Untuk menzalimi diri-diri kita dan berbuat dosa. Allah subhanahu wa
ta’ala berfirman:
{
إِنَّ عِدَّةَ الشُّهُورِ عِنْدَ اللَّهِ اثْنَا عَشَرَ شَهْراً فِي
كِتَابِ اللَّهِ يَوْمَ خَلَقَ السَّمَاوَاتِ وَالْأَرْضَ مِنْهَا
أَرْبَعَةٌ حُرُمٌ ذَلِكَ الدِّينُ الْقَيِّمُ فَلا تَظْلِمُوا فِيهِنَّ
أَنْفُسَكُمْ }
“Sesungguhnya
bilangan bulan di sisi Allah adalah dua belas bulan, dalam ketetapan
Allah di waktu dia menciptakan langit dan bumi, di antaranya ada empat
bulan haram. Itulah (ketetapan) agama yang lurus, maka janganlah kamu
menganiaya diri kamu di keempat bulan itu” (QS At-Taubah: 36)

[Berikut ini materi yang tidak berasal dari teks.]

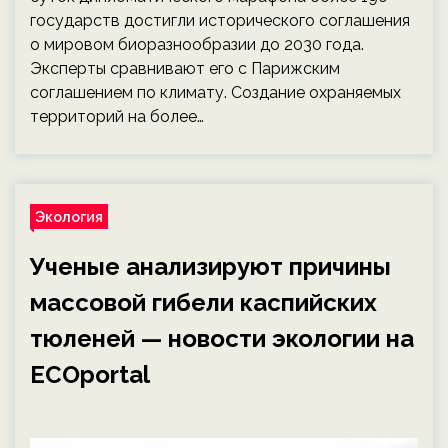
государств достигли исторического соглашения
о мировом биоразнообразии до 2030 года.
Эксперты сравнивают его с Парижским
соглашением по климату. Создание охраняемых
территорий на более…
Экология
Ученые анализируют причины
массовой гибели каспийских
тюленей — новости экологии на
ECOportal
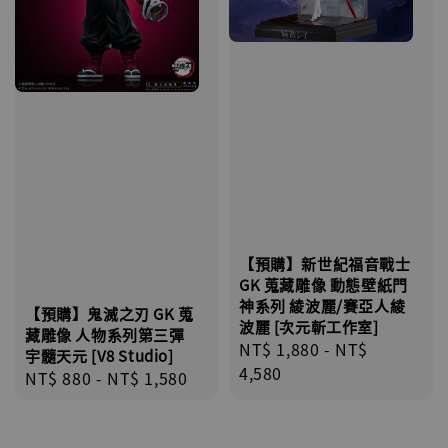
【預購】新世紀福音戰士
GK 蒐藏雕像 動態壁紙門
神系列 綾波麗/賽亞人綾
【預購】鬼滅之刃 GK 蒐
波麗 [次元斬工作室]
藏雕像 人物系列第三彈
Regular
NT$ 1,880
-
NT$
宇髓天元 [V8 Studio]
price
4,580
Regular
NT$ 880
-
NT$ 1,580
price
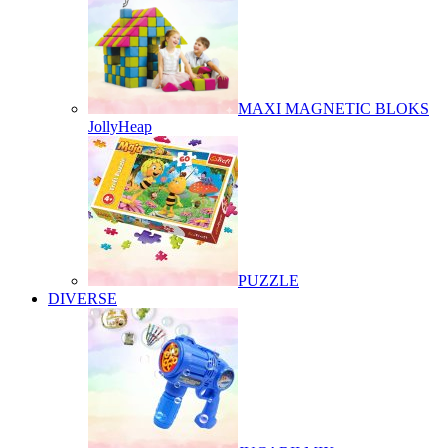
MAXI MAGNETIC BLOKS
JollyHeap
PUZZLE
DIVERSE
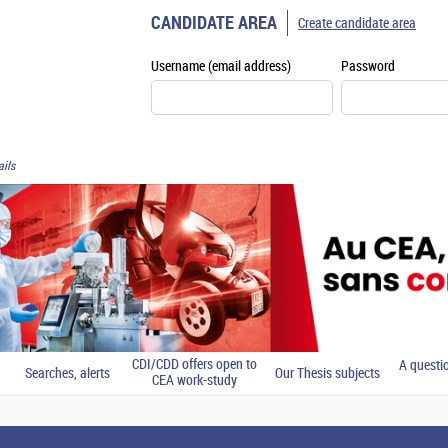
CANDIDATE AREA
Create candidate area
Username (email address)
Password
ils
CDI/CDD offers open to
A questi
Searches, alerts
Our Thesis subjects
CEA work-study
students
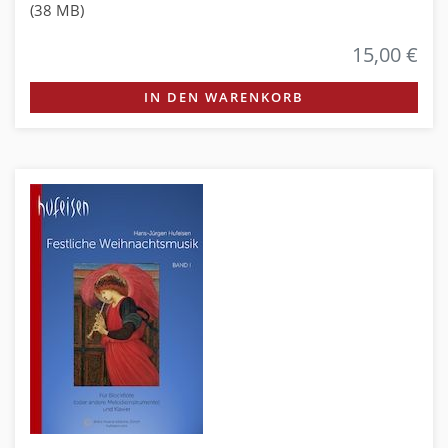
(38 MB)
15,00 €
IN DEN WARENKORB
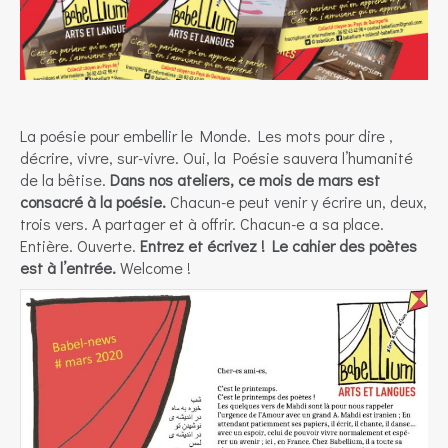
La poésie pour embellir le Monde. Les mots pour dire ,
décrire, vivre, sur-vivre. Oui, la Poésie sauvera l’humanité
de la bêtise.
Dans nos ateliers, ce mois de mars est
consacré à la poésie.
Chacun-e peut venir y écrire un, deux,
trois vers. A partager et à offrir. Chacun-e a sa place.
Entière. Ouverte.
Entrez et écrivez ! Le cahier des poètes
est à l’entrée.
Welcome !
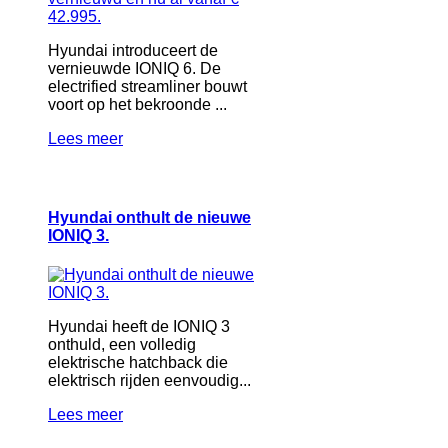
Hyundai introduceert de
vernieuwde IONIQ 6. De
electrified streamliner bouwt
voort op het bekroonde ...
Lees meer
Hyundai onthult de nieuwe
IONIQ 3.
Hyundai heeft de IONIQ 3
onthuld, een volledig
elektrische hatchback die
elektrisch rijden eenvoudig...
Lees meer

Diriwayatkan dari Abu Bakrah radhiallahu ‘anhu, bahwa Nabi shallallahu ‘alaihi wa sallam bersabda:
((…
السَّنَةُ اثْنَا عَشَرَ شَهْرًا مِنْهَا أَرْبَعَةٌ حُرُمٌ ثَلاَثَةٌ
مُتَوَالِيَاتٌ ذُو الْقَعْدَةِ وَذُو الْحِجَّةِ وَالْمُحَرَّمُ وَرَجَبُ
مُضَرَ الَّذِي بَيْنَ جُمَادَى وَشَعْبَان.))
“Setahun
terdiri dari dua belas bulan. Di antaranya ada empat bulan haram, tiga
berurutan, yaitu: Dzul-Qa’dah, Dzul-Hijjah dan Al-Muharram, serta
RajabMudhar yang terletak antara Jumada dan Sya’ban. “2
Pada ayat di atas Allah subhanahu wa ta’ala berfirman:
{ فَلا تَظْلِمُوا فِيهِنَّ أَنْفُسَكُمْ }
“Janganlah
kalian menzalimi diri-diri kalian di dalamnya”, karena berbuat dosa
pada bulan-bulan haram ini lebih berbahaya daripada di bulan-bulan
lainnya. Qatadah rahimahullah pernah berkata:
(إنَّ
الظُّلْمَ فِي الْأَشْهُرِ الْحُرُمِ أَعْظَمُ خَطِيْئَةً وَوِزْراً مِنَ
الظُّلْمِ فِيْمَا سِوَاهَا، وَإِنْ كَانَ الظُّلْمُ عَلَى كُلِّ حَالٍ
عَظِيْماً، وَلَكِنَّ اللهَ يُعَظِّمُ مِنْ أَمْرِه مَا يَشَاءُ.)
“Sesungguhnya
berbuat kezaliman pada bulan-bulan haram lebih besar kesalahan dan
dosanya daripada berbuat kezaliman di selain bulan-bulan tersebut.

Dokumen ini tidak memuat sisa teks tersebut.